Previous studies showed that the usual dose (20 μgr) of recombinant HBV vaccine was not efficient for producing protective antibody titers in patients with liver cirrhosis (5, 6). Therefore, in some other studies double dose HBV vaccines were used to increase the potency of immunologic responses (11, 12). A prospective study by Horlander et al. showed that HBV vaccine dose duplication could result in better antibody responses, compared to single dose vaccination, but the final response was still very low (7). Another prospective study among patients with cirrhosis in transplant waiting list showed that double dose of HBV vaccine was not capable of producing protective antibody titers in majority of patients on the transplantation day and one and two years after liver transplantation (8). A preliminary prospective trial using double dose HBV vaccine had similar results (9). Therefore, another strategy rather than doubling the dose of the vaccine should be sought to overcome the problem.
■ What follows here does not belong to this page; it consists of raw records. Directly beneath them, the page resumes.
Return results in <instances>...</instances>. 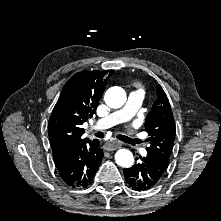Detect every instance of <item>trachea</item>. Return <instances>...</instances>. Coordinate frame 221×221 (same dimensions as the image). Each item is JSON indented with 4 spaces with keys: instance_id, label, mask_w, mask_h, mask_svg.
<instances>
[{
    "instance_id": "1",
    "label": "trachea",
    "mask_w": 221,
    "mask_h": 221,
    "mask_svg": "<svg viewBox=\"0 0 221 221\" xmlns=\"http://www.w3.org/2000/svg\"><path fill=\"white\" fill-rule=\"evenodd\" d=\"M95 136L98 137V138H103L104 134H103V132H97V133H95ZM122 137L123 136L119 135L117 138L122 139Z\"/></svg>"
}]
</instances>
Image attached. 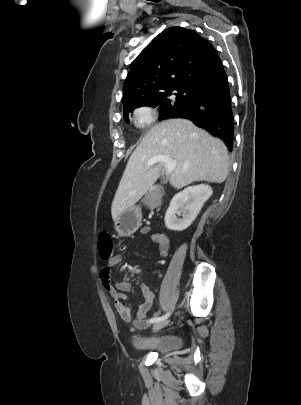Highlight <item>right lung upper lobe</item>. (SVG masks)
<instances>
[{
    "label": "right lung upper lobe",
    "mask_w": 301,
    "mask_h": 405,
    "mask_svg": "<svg viewBox=\"0 0 301 405\" xmlns=\"http://www.w3.org/2000/svg\"><path fill=\"white\" fill-rule=\"evenodd\" d=\"M212 44L194 30L171 27L136 58L124 84L123 111L172 89L201 91L225 76Z\"/></svg>",
    "instance_id": "cb5924a9"
}]
</instances>
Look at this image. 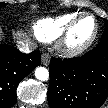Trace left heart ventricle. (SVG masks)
Returning <instances> with one entry per match:
<instances>
[{"mask_svg":"<svg viewBox=\"0 0 108 108\" xmlns=\"http://www.w3.org/2000/svg\"><path fill=\"white\" fill-rule=\"evenodd\" d=\"M93 30V22L91 19H84L79 23V25L74 30L72 36L73 43H81L85 41L92 33Z\"/></svg>","mask_w":108,"mask_h":108,"instance_id":"1","label":"left heart ventricle"}]
</instances>
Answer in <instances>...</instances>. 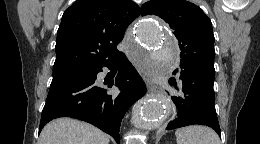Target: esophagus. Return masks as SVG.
<instances>
[{
  "mask_svg": "<svg viewBox=\"0 0 260 144\" xmlns=\"http://www.w3.org/2000/svg\"><path fill=\"white\" fill-rule=\"evenodd\" d=\"M141 75L147 83L148 92L150 94L158 93L160 91V88L158 87V85L153 83L151 73L141 72Z\"/></svg>",
  "mask_w": 260,
  "mask_h": 144,
  "instance_id": "34e87169",
  "label": "esophagus"
}]
</instances>
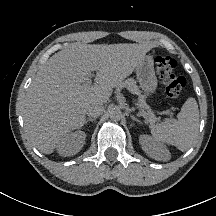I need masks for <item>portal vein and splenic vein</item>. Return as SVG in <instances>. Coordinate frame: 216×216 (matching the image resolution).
Listing matches in <instances>:
<instances>
[{
    "mask_svg": "<svg viewBox=\"0 0 216 216\" xmlns=\"http://www.w3.org/2000/svg\"><path fill=\"white\" fill-rule=\"evenodd\" d=\"M97 69H94V71H96ZM92 84V79L91 78H88L85 82H84V84L82 85V87H86V86H89V85H91ZM139 115L141 116L142 114L141 113H139Z\"/></svg>",
    "mask_w": 216,
    "mask_h": 216,
    "instance_id": "obj_1",
    "label": "portal vein and splenic vein"
}]
</instances>
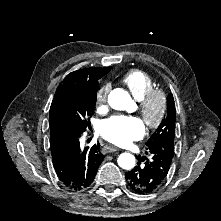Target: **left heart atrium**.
Here are the masks:
<instances>
[{
  "label": "left heart atrium",
  "mask_w": 221,
  "mask_h": 221,
  "mask_svg": "<svg viewBox=\"0 0 221 221\" xmlns=\"http://www.w3.org/2000/svg\"><path fill=\"white\" fill-rule=\"evenodd\" d=\"M99 131L107 141L124 146L140 139L145 133V127L138 117L115 115L103 121Z\"/></svg>",
  "instance_id": "1"
}]
</instances>
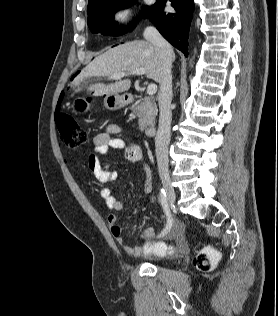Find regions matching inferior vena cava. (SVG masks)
Wrapping results in <instances>:
<instances>
[{
    "label": "inferior vena cava",
    "instance_id": "1",
    "mask_svg": "<svg viewBox=\"0 0 278 316\" xmlns=\"http://www.w3.org/2000/svg\"><path fill=\"white\" fill-rule=\"evenodd\" d=\"M144 38L151 42L162 61L163 77L160 82L159 92V126L155 138L156 158L160 173L168 172V146L171 134L172 113L170 109L172 101V61L173 49L171 45L161 36L155 27H147L144 31Z\"/></svg>",
    "mask_w": 278,
    "mask_h": 316
}]
</instances>
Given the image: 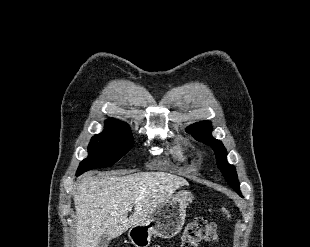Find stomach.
Returning a JSON list of instances; mask_svg holds the SVG:
<instances>
[{
  "label": "stomach",
  "mask_w": 310,
  "mask_h": 247,
  "mask_svg": "<svg viewBox=\"0 0 310 247\" xmlns=\"http://www.w3.org/2000/svg\"><path fill=\"white\" fill-rule=\"evenodd\" d=\"M191 191L180 189L174 195L158 204L148 218L133 225L128 236L135 247H148L153 235L169 239L182 229L186 218V208L192 203Z\"/></svg>",
  "instance_id": "obj_1"
}]
</instances>
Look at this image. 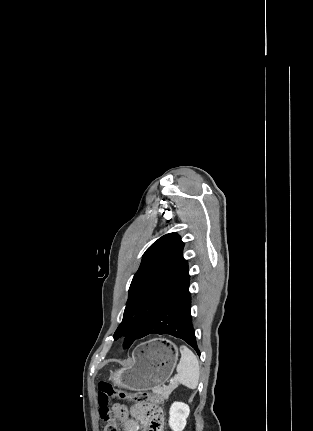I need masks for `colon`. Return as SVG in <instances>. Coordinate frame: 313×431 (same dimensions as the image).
<instances>
[{"label": "colon", "instance_id": "1", "mask_svg": "<svg viewBox=\"0 0 313 431\" xmlns=\"http://www.w3.org/2000/svg\"><path fill=\"white\" fill-rule=\"evenodd\" d=\"M237 122H242V120L240 118H236V123ZM111 398H120L145 405L148 413L153 418L152 431H162L161 397L153 395L147 391L129 393L115 388L107 381H101L98 384V403L100 416L105 422L103 431H119L113 414L110 412L108 407Z\"/></svg>", "mask_w": 313, "mask_h": 431}]
</instances>
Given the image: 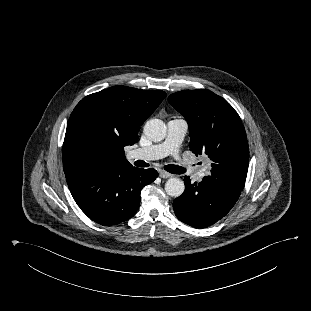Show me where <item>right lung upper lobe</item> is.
Here are the masks:
<instances>
[{"instance_id":"cb5924a9","label":"right lung upper lobe","mask_w":311,"mask_h":311,"mask_svg":"<svg viewBox=\"0 0 311 311\" xmlns=\"http://www.w3.org/2000/svg\"><path fill=\"white\" fill-rule=\"evenodd\" d=\"M166 93L114 86L83 98L70 115L63 143L64 173L77 170L71 166L70 153L75 130L86 125L100 143L101 163L133 167L124 147L138 141L143 122L154 112Z\"/></svg>"}]
</instances>
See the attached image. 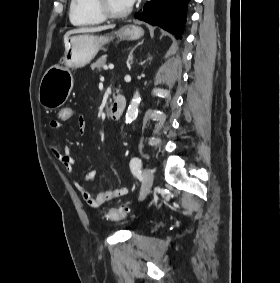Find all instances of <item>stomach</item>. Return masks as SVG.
I'll list each match as a JSON object with an SVG mask.
<instances>
[{"label": "stomach", "instance_id": "stomach-1", "mask_svg": "<svg viewBox=\"0 0 280 283\" xmlns=\"http://www.w3.org/2000/svg\"><path fill=\"white\" fill-rule=\"evenodd\" d=\"M115 34L122 40H137L144 35V30L136 25H126ZM111 39L105 35L70 37L61 64L51 66L41 79L38 95L40 104L46 109H55L63 105L74 85L71 70L89 64Z\"/></svg>", "mask_w": 280, "mask_h": 283}]
</instances>
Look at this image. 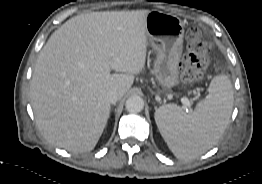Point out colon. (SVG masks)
Here are the masks:
<instances>
[{
	"mask_svg": "<svg viewBox=\"0 0 262 184\" xmlns=\"http://www.w3.org/2000/svg\"><path fill=\"white\" fill-rule=\"evenodd\" d=\"M187 53L181 62V78L191 84L203 79L208 66L209 43L203 34L195 28L187 33Z\"/></svg>",
	"mask_w": 262,
	"mask_h": 184,
	"instance_id": "colon-1",
	"label": "colon"
}]
</instances>
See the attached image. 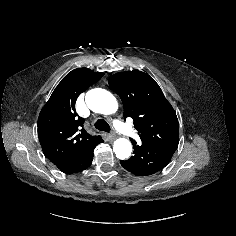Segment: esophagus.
I'll return each instance as SVG.
<instances>
[{
    "label": "esophagus",
    "instance_id": "esophagus-1",
    "mask_svg": "<svg viewBox=\"0 0 236 236\" xmlns=\"http://www.w3.org/2000/svg\"><path fill=\"white\" fill-rule=\"evenodd\" d=\"M115 138H116V135H115L114 133H111V134L109 135V139H110L111 141L115 140Z\"/></svg>",
    "mask_w": 236,
    "mask_h": 236
}]
</instances>
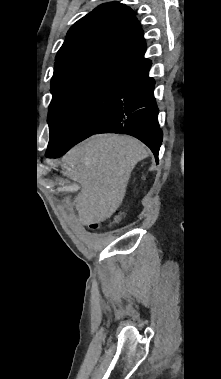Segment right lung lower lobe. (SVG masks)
I'll return each mask as SVG.
<instances>
[{"label":"right lung lower lobe","instance_id":"1","mask_svg":"<svg viewBox=\"0 0 221 379\" xmlns=\"http://www.w3.org/2000/svg\"><path fill=\"white\" fill-rule=\"evenodd\" d=\"M150 66L151 62L121 80L115 105L94 134L132 135L151 149L158 163L163 133L159 127L158 107L153 94L155 82L148 76ZM79 141H57L48 146L46 157H59Z\"/></svg>","mask_w":221,"mask_h":379}]
</instances>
Colony stimulating factors (CSFs) are a group of multi-potential hematopoietic cell growth factors which have been widely used in clinical settings (13). CSFs in the form of GM-CSFs have been utilized in several studies as adjuvants to HBV vaccination in patients with end stage renal diseases and were helpful to induce better antibody responses in these patients (14). Therefore, CSFs can be used in patients with cirrhosis in transplant waiting list to induce immune response after HBV vaccination. G-CSF is a cytokine produced by many kinds of cells like endothelial cells, macrophages and lymphocytes and has been used for recovery of neutropenia after chemotherapy and increasing stem cells in circulation (15). This cytokine can increase neutrophil count, improve antigen presenting cell (APC) function and is involved in immune system development (16). G-CSF also mobilizes T helper 2-inducing dendritic cells (17), which can induce specific immune responses against HBV (18). In the present study the effect of G-CSF on increasing antibody titers following double dose HBV vaccination has been investigated. Previous studies regarding efficacy of HBV vaccination in patients with cirrhosis are mainly retrospective or prospective cohort. Our study is the first placebo controlled trial about efficacy of double dose HBV vaccination in patients with cirrhosis. Our study is unique because it is the first study using G-CSF as an adjunct modality to HBV vaccination in patients with cirrhosis. However, the results about ineffectiveness of G-CSF in immune response induction should be interpreted cautiously, due to relatively small sample size of this study. Finally we must emphasize on the point that patients receiving G-CSF had more rapid antibody response to HBV vaccination. Future prospective trials with larger sample sizes are necessary to further elucidate this issue.